Saved entries
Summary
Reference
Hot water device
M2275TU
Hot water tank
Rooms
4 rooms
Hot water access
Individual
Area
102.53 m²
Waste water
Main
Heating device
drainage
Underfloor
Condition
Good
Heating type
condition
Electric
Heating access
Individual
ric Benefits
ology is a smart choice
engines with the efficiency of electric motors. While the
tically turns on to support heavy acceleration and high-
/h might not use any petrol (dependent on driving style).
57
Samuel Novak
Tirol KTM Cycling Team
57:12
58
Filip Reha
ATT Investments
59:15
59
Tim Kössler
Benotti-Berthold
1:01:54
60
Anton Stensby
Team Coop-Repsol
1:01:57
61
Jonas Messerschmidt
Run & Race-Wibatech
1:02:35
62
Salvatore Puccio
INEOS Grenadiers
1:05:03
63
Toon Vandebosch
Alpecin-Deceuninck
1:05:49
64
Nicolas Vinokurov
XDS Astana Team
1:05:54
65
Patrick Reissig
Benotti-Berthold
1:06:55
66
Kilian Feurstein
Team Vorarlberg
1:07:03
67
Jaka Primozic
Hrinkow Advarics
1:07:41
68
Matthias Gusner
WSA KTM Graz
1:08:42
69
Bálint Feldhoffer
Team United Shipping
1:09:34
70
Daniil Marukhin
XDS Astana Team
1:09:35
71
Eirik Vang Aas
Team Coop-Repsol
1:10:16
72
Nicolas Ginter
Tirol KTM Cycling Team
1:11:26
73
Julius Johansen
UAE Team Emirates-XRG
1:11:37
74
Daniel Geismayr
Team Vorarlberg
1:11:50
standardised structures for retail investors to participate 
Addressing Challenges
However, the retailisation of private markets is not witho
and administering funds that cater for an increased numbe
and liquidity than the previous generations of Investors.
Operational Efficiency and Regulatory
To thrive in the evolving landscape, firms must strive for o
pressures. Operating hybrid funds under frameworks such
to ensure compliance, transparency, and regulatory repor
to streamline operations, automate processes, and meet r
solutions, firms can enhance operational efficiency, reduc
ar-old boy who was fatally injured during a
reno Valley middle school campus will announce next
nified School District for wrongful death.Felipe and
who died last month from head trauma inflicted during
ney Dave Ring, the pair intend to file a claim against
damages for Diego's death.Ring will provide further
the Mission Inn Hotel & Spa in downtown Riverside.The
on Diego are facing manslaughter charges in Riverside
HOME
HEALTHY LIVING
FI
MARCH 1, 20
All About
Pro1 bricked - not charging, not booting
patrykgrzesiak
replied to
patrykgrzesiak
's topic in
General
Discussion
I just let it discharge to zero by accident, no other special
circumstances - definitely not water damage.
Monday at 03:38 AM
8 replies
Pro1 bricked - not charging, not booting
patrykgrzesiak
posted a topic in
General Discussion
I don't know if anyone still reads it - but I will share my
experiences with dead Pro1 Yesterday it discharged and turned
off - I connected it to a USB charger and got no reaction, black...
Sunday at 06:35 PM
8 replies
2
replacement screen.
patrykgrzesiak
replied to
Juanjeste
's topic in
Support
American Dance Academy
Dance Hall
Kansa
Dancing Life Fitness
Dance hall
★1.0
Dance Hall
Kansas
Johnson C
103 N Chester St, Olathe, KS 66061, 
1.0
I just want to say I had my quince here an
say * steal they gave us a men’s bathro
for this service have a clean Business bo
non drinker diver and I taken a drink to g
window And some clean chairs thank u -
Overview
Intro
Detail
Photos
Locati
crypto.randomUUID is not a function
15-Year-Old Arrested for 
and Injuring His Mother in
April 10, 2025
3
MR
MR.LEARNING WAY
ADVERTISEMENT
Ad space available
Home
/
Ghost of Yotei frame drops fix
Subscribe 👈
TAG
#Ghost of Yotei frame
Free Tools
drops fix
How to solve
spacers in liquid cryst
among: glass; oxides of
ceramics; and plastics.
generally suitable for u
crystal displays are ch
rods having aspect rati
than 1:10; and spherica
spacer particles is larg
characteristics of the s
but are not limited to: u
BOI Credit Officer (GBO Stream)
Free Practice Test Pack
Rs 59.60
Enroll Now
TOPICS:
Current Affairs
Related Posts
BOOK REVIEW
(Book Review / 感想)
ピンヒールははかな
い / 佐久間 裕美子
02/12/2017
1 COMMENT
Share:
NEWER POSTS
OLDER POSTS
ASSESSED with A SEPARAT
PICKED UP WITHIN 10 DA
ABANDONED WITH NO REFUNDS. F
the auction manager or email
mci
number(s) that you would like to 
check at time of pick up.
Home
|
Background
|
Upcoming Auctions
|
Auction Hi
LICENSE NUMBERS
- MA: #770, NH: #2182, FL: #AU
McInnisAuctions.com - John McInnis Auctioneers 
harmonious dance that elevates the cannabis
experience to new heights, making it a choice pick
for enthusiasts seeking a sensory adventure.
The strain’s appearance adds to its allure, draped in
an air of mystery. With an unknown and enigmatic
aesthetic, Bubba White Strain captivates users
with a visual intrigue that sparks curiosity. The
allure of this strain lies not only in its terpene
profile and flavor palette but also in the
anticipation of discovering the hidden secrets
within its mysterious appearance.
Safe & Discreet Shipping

Assignment » Take the lines from the first line of the records through the line holding "engines with the", both included, and please reproduce them exactly with nothing added.

Task result »
Summary
Reference
Hot water device
M2275TU
Hot water tank
Rooms
4 rooms
Hot water access
Individual
Area
102.53 m²
Waste water
Main
Heating device
drainage
Underfloor
Condition
Good
Heating type
condition
Electric
Heating access
Individual
ric Benefits
ology is a smart choice
engines with the efficiency of electric motors. While the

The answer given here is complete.